Snippet: Converting SVG with embedded CSS fonts to PDF
This is a snippet of Python code that can be used as a framework for converting SVG files with embedded CSS fonts (@font-face
) to PDF, maintaining the font embedding.
import base64
import os
import re
import subprocess
import uuid
#from fontTools.ttLib import TTFont
#from io import BytesIO
with open('svgfile.svg', 'r') as f:
svg = f.read()
fonts = re.findall(r'@font-face \{.*?\}', svg)
for font in fonts:
name = re.search(r'font-family: "(.*?)"', font).group(1)
data = re.search(r'src: url\(data:font/woff;base64,(.*?)\);', font).group(1)
payload = base64.b64decode(data.encode('utf-8'))
with open('tmp/{}.woff'.format(name), 'wb') as outf:
outf.write(payload)
#fontf = BytesIO(payload)
#tfont = TTFont(fontf)
#tname = tfont['name'].names[1].string.decode('utf-8')
# Generate a random name to bypass caching
tname = str(uuid.uuid4())
#print('Extracting font {}'.format(tname))
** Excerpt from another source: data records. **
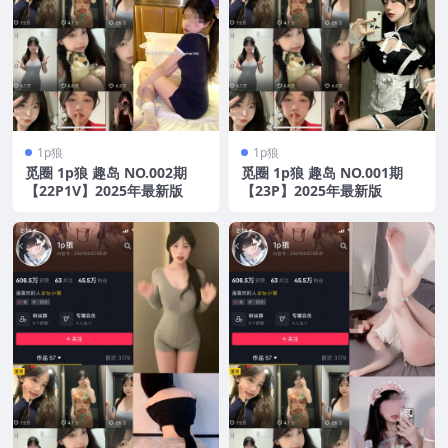
1p狼
1p狼
觅圈 1p狼 趣岛 NO.002期
觅圈 1p狼 趣岛 NO.001期
【22P1V】2025年最新版
【23P】2025年最新版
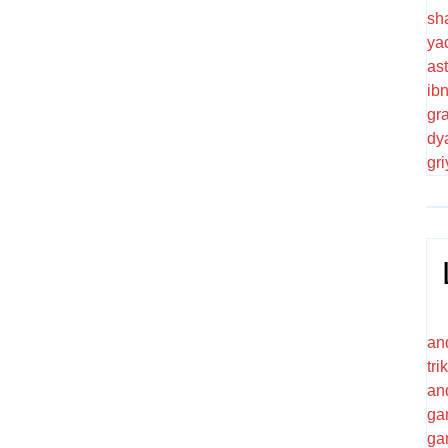
sh
ya
as
ib
gr
dy
gr
an
tr
an
ga
ga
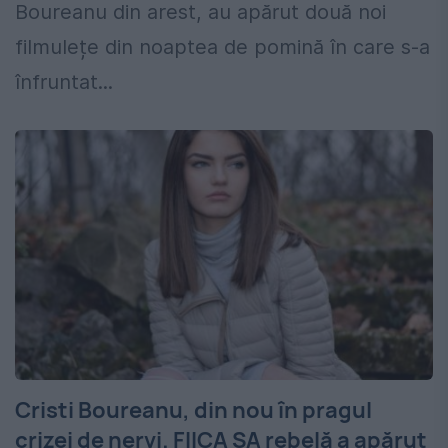
Boureanu din arest, au apărut două noi
filmulețe din noaptea de pomină în care s-a
înfruntat...
Cristi Boureanu, din nou în pragul
crizei de nervi. FIICA SA rebelă a apărut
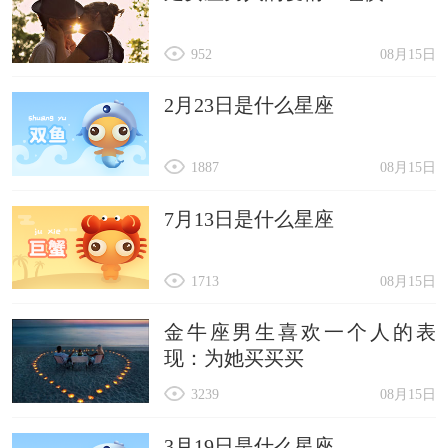
952
08月15日
2月23日是什么星座
1887
08月15日
7月13日是什么星座
1713
08月15日
金牛座男生喜欢一个人的表
现：为她买买买
3239
08月15日
3月19日是什么星座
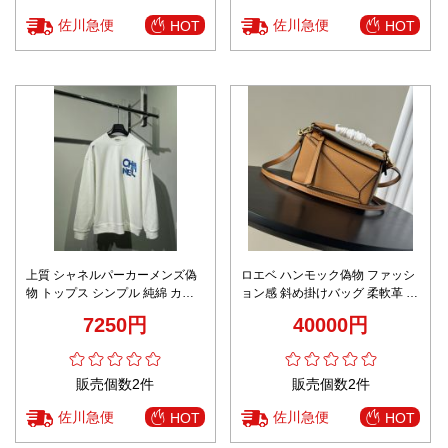
佐川急便
佐川急便
HOT
HOT
上質 シャネルパーカーメンズ偽
ロエベ ハンモック偽物 ファッシ
物 トップス シンプル 純綿 カッ
ョン感 斜め掛けバッグ 柔軟革 レ
プル 大きいロゴプリント 長袖 ホ
ザー イエローオーカー
7250円
40000円
ワイト
販売個数2件
販売個数2件
佐川急便
佐川急便
HOT
HOT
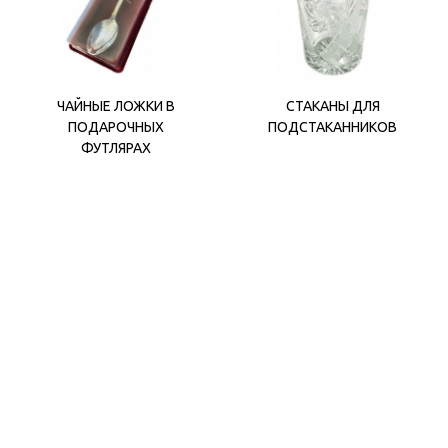
ЧАЙНЫЕ ЛОЖКИ В
СТАКАНЫ ДЛЯ
ПОДАРОЧНЫХ
ПОДСТАКАННИКОВ
ФУТЛЯРАХ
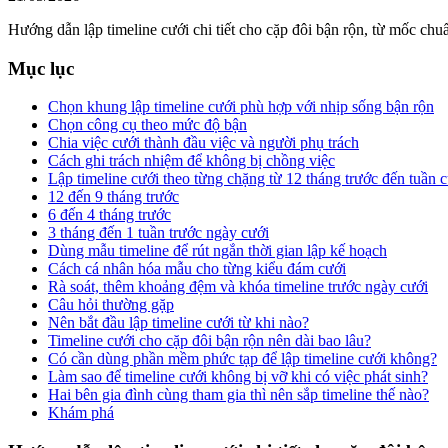
Hướng dẫn lập timeline cưới chi tiết cho cặp đôi bận rộn, từ mốc chu
Mục lục
Chọn khung lập timeline cưới phù hợp với nhịp sống bận rộn
Chọn công cụ theo mức độ bận
Chia việc cưới thành đầu việc và người phụ trách
Cách ghi trách nhiệm để không bị chồng việc
Lập timeline cưới theo từng chặng từ 12 tháng trước đến tuần c
12 đến 9 tháng trước
6 đến 4 tháng trước
3 tháng đến 1 tuần trước ngày cưới
Dùng mẫu timeline để rút ngắn thời gian lập kế hoạch
Cách cá nhân hóa mẫu cho từng kiểu đám cưới
Rà soát, thêm khoảng đệm và khóa timeline trước ngày cưới
Câu hỏi thường gặp
Nên bắt đầu lập timeline cưới từ khi nào?
Timeline cưới cho cặp đôi bận rộn nên dài bao lâu?
Có cần dùng phần mềm phức tạp để lập timeline cưới không?
Làm sao để timeline cưới không bị vỡ khi có việc phát sinh?
Hai bên gia đình cùng tham gia thì nên sắp timeline thế nào?
Khám phá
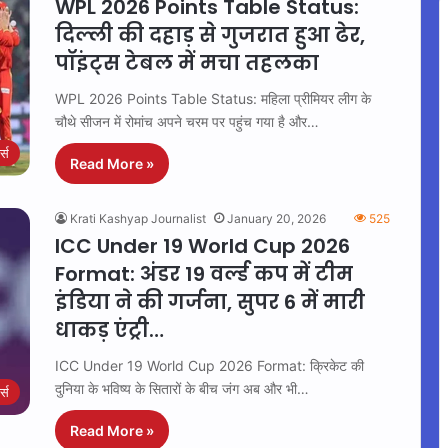
WPL 2026 Points Table Status:
दिल्ली की दहाड़ से गुजरात हुआ ढेर,
पॉइंट्स टेबल में मचा तहलका
WPL 2026 Points Table Status: महिला प्रीमियर लीग के
चौथे सीजन में रोमांच अपने चरम पर पहुंच गया है और…
ट्स
Read More »
Krati Kashyap Journalist
January 20, 2026
525
ICC Under 19 World Cup 2026
Format: अंडर 19 वर्ल्ड कप में टीम
इंडिया ने की गर्जना, सुपर 6 में मारी
धाकड़ एंट्री…
ICC Under 19 World Cup 2026 Format: क्रिकेट की
दुनिया के भविष्य के सितारों के बीच जंग अब और भी…
ट्स
Read More »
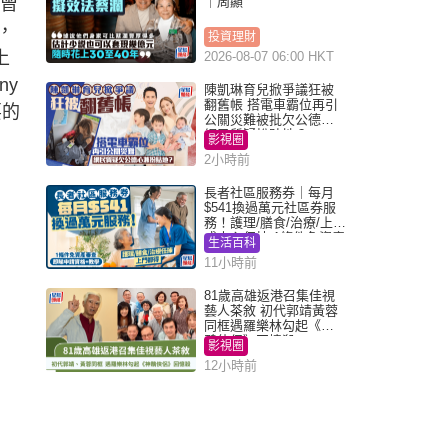
太曾
｜周顯
，
投資理財
上
2026-08-07 06:00 HKT
ny
陳凱琳育兒掀爭議狂被
翻舊帳 搭電車霸位再引
要的
公關災難被批欠公德心
網民質疑扮貼地？
影視圈
2小時前
長者社區服務券｜每月
$541換過萬元社區券服
務！護理/膳食/治療/上門
或中心任揀 1條件免資產
生活百科
審查（附申請資格及教
11小時前
學）
81歲高雄返港召集佳視
藝人茶敘 初代郭靖黃蓉
同框遇羅樂林勾起《神
鵰俠侶》回憶殺
影視圈
12小時前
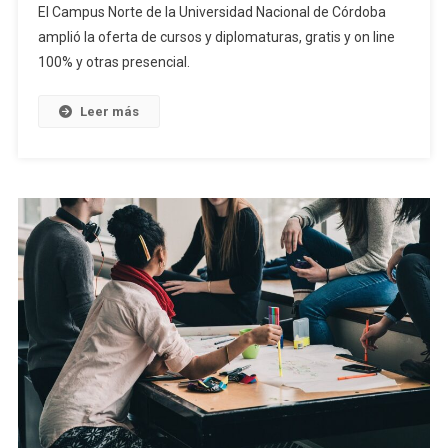
El Campus Norte de la Universidad Nacional de Córdoba
amplió la oferta de cursos y diplomaturas, gratis y on line
100% y otras presencial.
Leer más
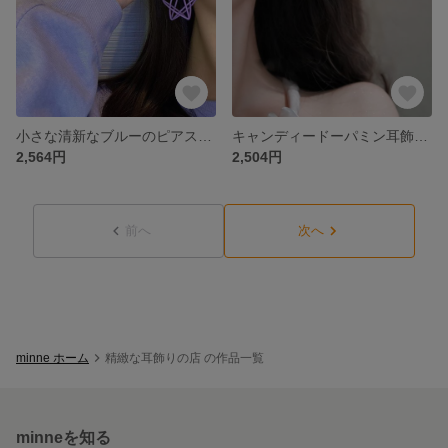
小さな清新なブルーのピアス透かし彫り五角星のイヤリング少女の甘くてかわいい愛のピアス穴のないイヤリングイヤリング
キャンディードーパミン耳飾りペンタゴン耳輪ピアス夏の新爆金小衆個性耳飾り
2,564円
2,504円
前へ
次へ
minne ホーム
精緻な耳飾りの店 の作品一覧
minneを知る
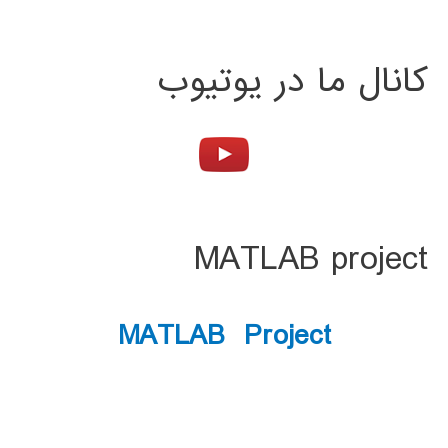
کانال ما در یوتیوب
MATLAB project
MATLAB Project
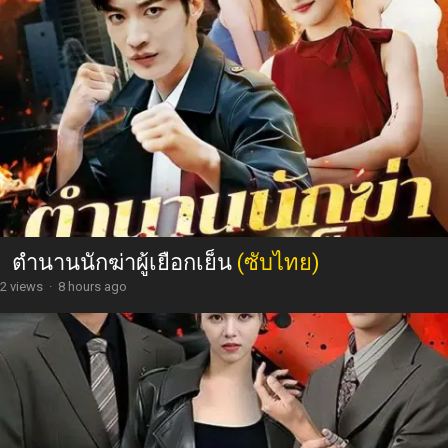
ตำนานนักฆ่าผู้เยือกเย็น
(ซับไทย)
2 views
·
8 hours ago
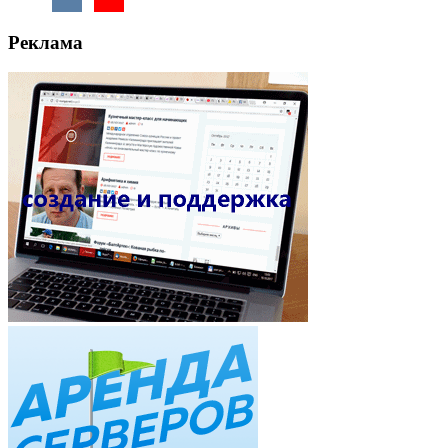
Реклама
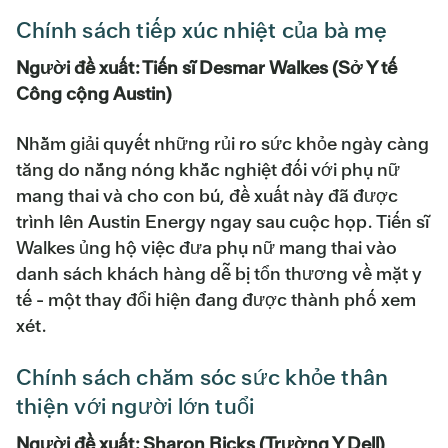
Chính sách tiếp xúc nhiệt của bà mẹ
Người đề xuất: Tiến sĩ Desmar Walkes (Sở Y tế
Công cộng Austin)
Nhằm giải quyết những rủi ro sức khỏe ngày càng
tăng do nắng nóng khắc nghiệt đối với phụ nữ
mang thai và cho con bú, đề xuất này đã được
trình lên Austin Energy ngay sau cuộc họp. Tiến sĩ
Walkes ủng hộ việc đưa phụ nữ mang thai vào
danh sách khách hàng dễ bị tổn thương về mặt y
tế - một thay đổi hiện đang được thành phố xem
xét.
Chính sách chăm sóc sức khỏe thân
thiện với người lớn tuổi
Người đề xuất: Sharon Ricks (Trường Y Dell)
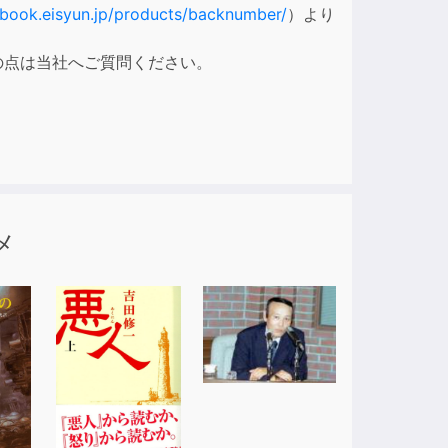
/book.eisyun.jp/products/backnumber/
）より
の点は当社へご質問ください。
メ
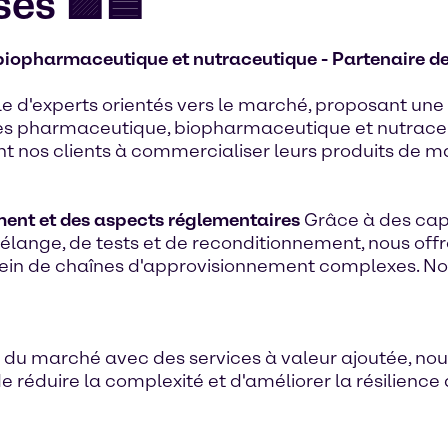
ses 🟪🟦
biopharmaceutique et nutraceutique - Partenaire de
 d'experts orientés vers le marché, proposant un
tries pharmaceutique, biopharmaceutique et nutrace
nt nos clients à commercialiser leurs produits de ma
ment et des aspects réglementaires
Grâce à des cap
mélange, de tests et de reconditionnement, nous 
ein de chaînes d'approvisionnement complexes. Notr
u marché avec des services à valeur ajoutée, nous
 de réduire la complexité et d'améliorer la résilienc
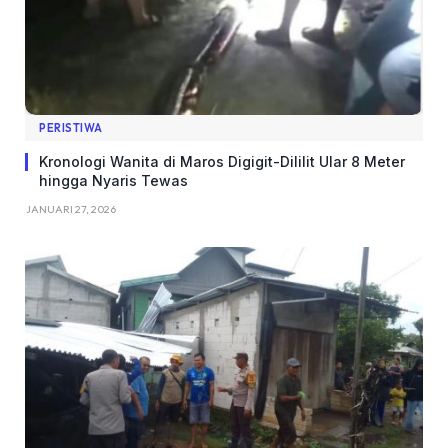
PERISTIWA
Kronologi Wanita di Maros Digigit-Dililit Ular 8 Meter
hingga Nyaris Tewas
JANUARI 27, 2026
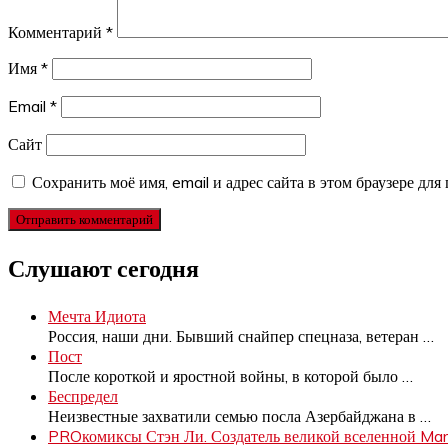
Комментарий
*
Имя
*
Email
*
Сайт
Сохранить моё имя, email и адрес сайта в этом браузере д
Слушают сегодня
Мечта Идиота
Россия, наши дни. Бывший снайпер спецназа, ветеран
…
Пост
После короткой и яростной войны, в которой было
…
Беспредел
Неизвестные захватили семью посла Азербайджана в
…
PROкомиксы Стэн Ли. Создатель великой вселенной Mar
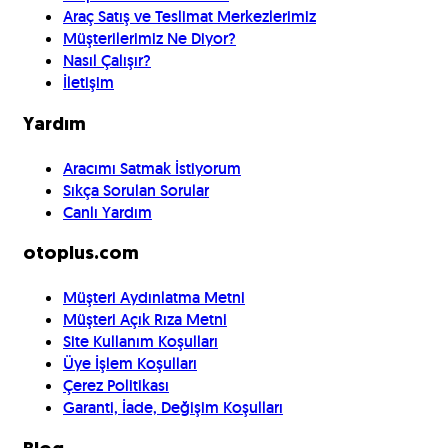
Araç Satış ve Teslimat Merkezlerimiz
Müşterilerimiz Ne Diyor?
Nasıl Çalışır?
İletişim
Yardım
Aracımı Satmak İstiyorum
Sıkça Sorulan Sorular
Canlı Yardım
otoplus.com
Müşteri Aydınlatma Metni
Müşteri Açık Rıza Metni
Site Kullanım Koşulları
Üye İşlem Koşulları
Çerez Politikası
Garanti, İade, Değişim Koşulları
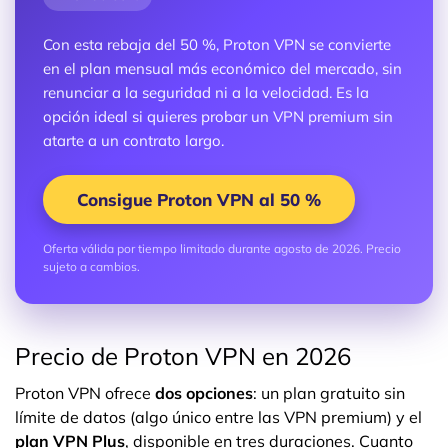
Con esta rebaja del 50 %, Proton VPN se convierte
en el plan mensual más económico del mercado, sin
renunciar a la seguridad ni a la velocidad. Es la
opción ideal si quieres probar un VPN premium sin
atarte a un contrato largo.
Consigue Proton VPN al 50 %
Oferta válida por tiempo limitado durante agosto de 2026. Precio
sujeto a cambios.
Precio de Proton VPN en 2026
Proton VPN ofrece
dos opciones
: un plan gratuito sin
límite de datos (algo único entre las VPN premium) y el
plan VPN Plus
, disponible en tres duraciones. Cuanto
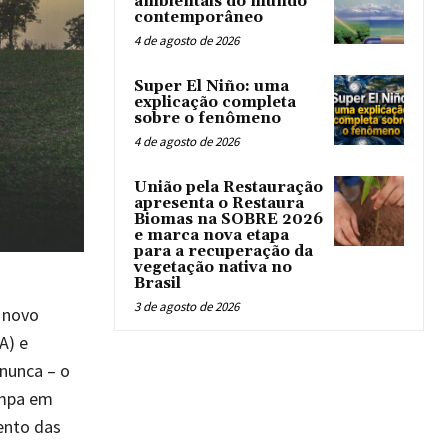
ambientais do mundo
contemporâneo
4 de agosto de 2026
Super El Niño: uma
explicação completa
sobre o fenômeno
4 de agosto de 2026
União pela Restauração
apresenta o Restaura
Biomas na SOBRE 2026
e marca nova etapa
para a recuperação da
vegetação nativa no
Brasil
3 de agosto de 2026
 novo
A) e
nunca – o
impa em
ento das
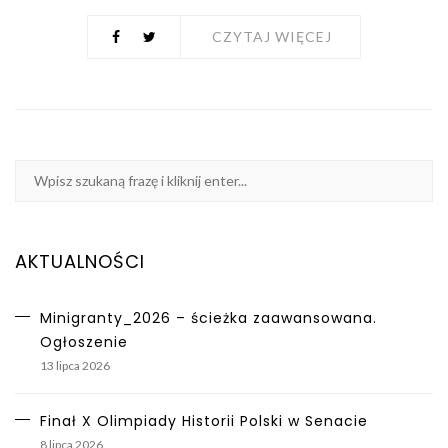
CZYTAJ WIĘCEJ
AKTUALNOŚCI
Minigranty_2026 – ścieżka zaawansowana.
Ogłoszenie
13 lipca 2026
Finał X Olimpiady Historii Polski w Senacie
8 lipca 2026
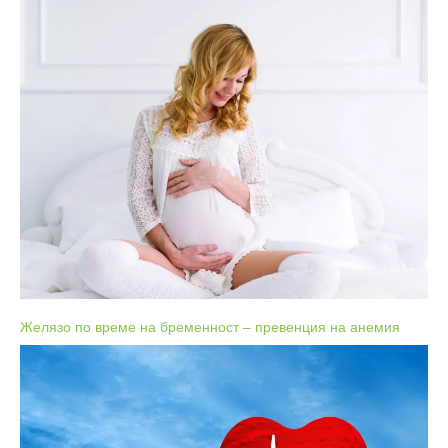
Желязо по време на бременност – превенция на анемия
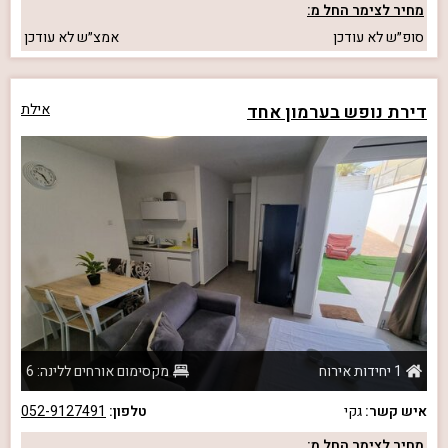
מחיר לצימר החל מ:
סופ״ש
לא עודכן
אמצ״ש
לא עודכן
דירת נופש בערמון אחד
אילת
1 יחידות אירוח
מקסימום אורחים ללינה: 6
איש קשר:
גקי
טלפון:
052-9127491
מחיר לצימר החל מ:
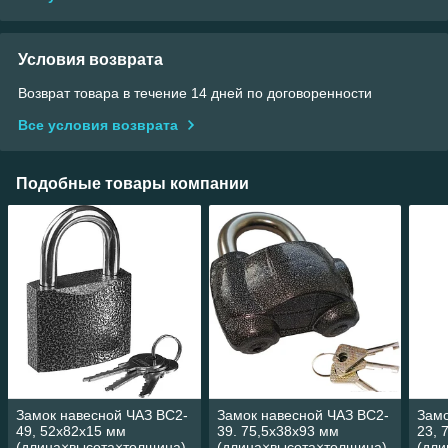
Условия возврата
Возврат товара в течение 14 дней по договоренности
Все условия возврата
Подобные товары компании
Замок навесной ЧАЗ ВС2-
Замок навесной ЧАЗ ВС2-
Замо
49, 52x82x15 мм
39. 75,5x38х93 мм
23, 
(длина×высота×толщина)
(длина×высота×толщина)
(дл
svg = svg.replace(font, '')
svg = svg.replace('"' + name + '"', '"' + tname + '"')
# Convert to TTF
# Cairo(?) has difficulty embedding fonts with OTF
subprocess.run(['fontforge', '-script', 'ffconvert.pe', 'tmp/{}.woff'.format(name), '/home/runassudo/.fonts/tmp/{}.ttf'.format(name), tname])
font_files.append('/home/runassudo/.fonts/tmp/{}.ttf'.format(name))
os.remove('tmp/{}.woff'.format(name))
with open('tmp/svgfile.svg', 'w') as f:
print(svg, file=f)
subprocess.run(['inkscape', '-A', 'svgfile.pdf', 'tmp/svgfile.svg'])
for font_file in font_files:
os.remove(font_file)
os.remove('tmp/svgfile.svg')
The ffconvert.pe file has the following contents:
Open($1,1)
SetFontNames($3,$3,$3)
SetTTFName(0x409,3,$3)
Generate($2)
The script parses (very badly) the SVG file, looking for @font-face
declarations. It then extracts the embedded font (here, a WOFF font is assumed), calling FontForge to produce a TTF version of the font in ~/.fonts, replacing the font name with a random name (to avoid caching issues). It then alters the font names in the SVG file and removes the @font-face
declaration. It then performs the PDF conversion, and deletes the intermediate files.
Notes
Dear people from the future, here's what we've figured out so far…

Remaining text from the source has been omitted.